Best not to call it 'file'; that's a built-in name.

Also you could use 'enumerate', and joining filepaths is safer with
os.path.join().

for currentfile, filename in enumerate(iNuQ, start=1):
     print "Processing", currentfile, "install/update log out of", len(iNuQ)
     print timeElapsed()
     current_path = os.path.join(inputdir, filename)
     reader = csv.reader(open(current_path), delimiter = '\t')
     for row in reader:
         IDs.add(row[2])

> 
> print "Finished processing install/update logs"
> print "Unique IDs found:" , len(IDs)
> print "Total Time Elapsed:", timeElapsed()
> 
> currentfile = 1
> for file in queryQ:

Similar remarks to above ...

>     print "Processing", currentfile, "query log out of", len(queryQ)
>     print timeElapsed()
>     reader = csv.reader(open(inputdir+file), delimiter = '\t')
>     outputfile = csv.writer(open(outputdir+file), 'w')

... and also here.

>     for row in reader:
>         if row[2] in IDs:
>             ouputfile.writerow(row)

Should be 'outputfile'.

>         else:
>             if row[2] in foundOnceInQuery:
>                 foundOnceInQuery.remove(row[2])
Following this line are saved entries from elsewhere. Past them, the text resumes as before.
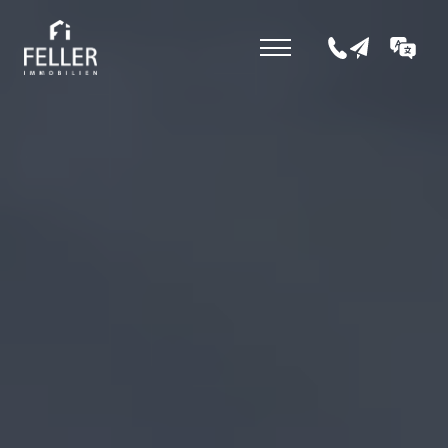
+43 5352 207 0
office@fell
DE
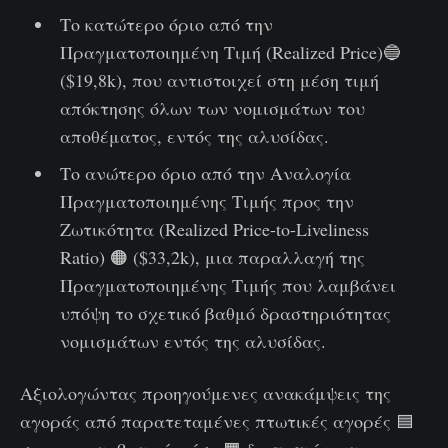
Το κατώτερο όριο από την
Πραγματοποιημένη Τιμή (Realized Price)🔵
($19,8k), που αντιστοιχεί στη μέση τιμή
απόκτησης όλων των νομισμάτων του
αποθέματος, εντός της αλυσίδας.
Το ανώτερο όριο από την Αναλογία
Πραγματοποιημένης Τιμής προς την
Ζωτικότητα (Realized Price-to-Liveliness
Ratio) 🟠 ($33,2k), μια παραλλαγή της
Πραγματοποιημένης Τιμής που λαμβάνει
υπόψη το σχετικό βαθμό δραστηριότητας
νομισμάτων εντός της αλυσίδας.
Αξιολογώντας προηγούμενες ανακάμψεις της
αγοράς από παρατεταμένες πτωτικές αγορές 🟦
You're removing the ID here ...

>                 outputfile.writerow(row)
>                 #IDremovalQ.remove(row[2])
>                 #foundTwiceInQuery.add(row[2])
> 
>             else:
>                 foundOnceInQuery.add(row[2])

... and adding it again here!

>                 #IDremovalQ.add(row[2])
> 
> 
>     currentfile+=1
> 
For safety you should close the files after use.

> print "Finished processing query logs and writing new files"
> print "# of Query log entries removed:" , len(foundOnceInQuery)
> print "Total Time Elapsed:", timeElapsed()
> 
Apart from that, it looks OK.

How big are the q files? If they're not too big and most of the time
you're not removing rows, you could put the output rows into a list and
then create the output file only if rows have been removed, otherwise
just copy the input file, which might be faster.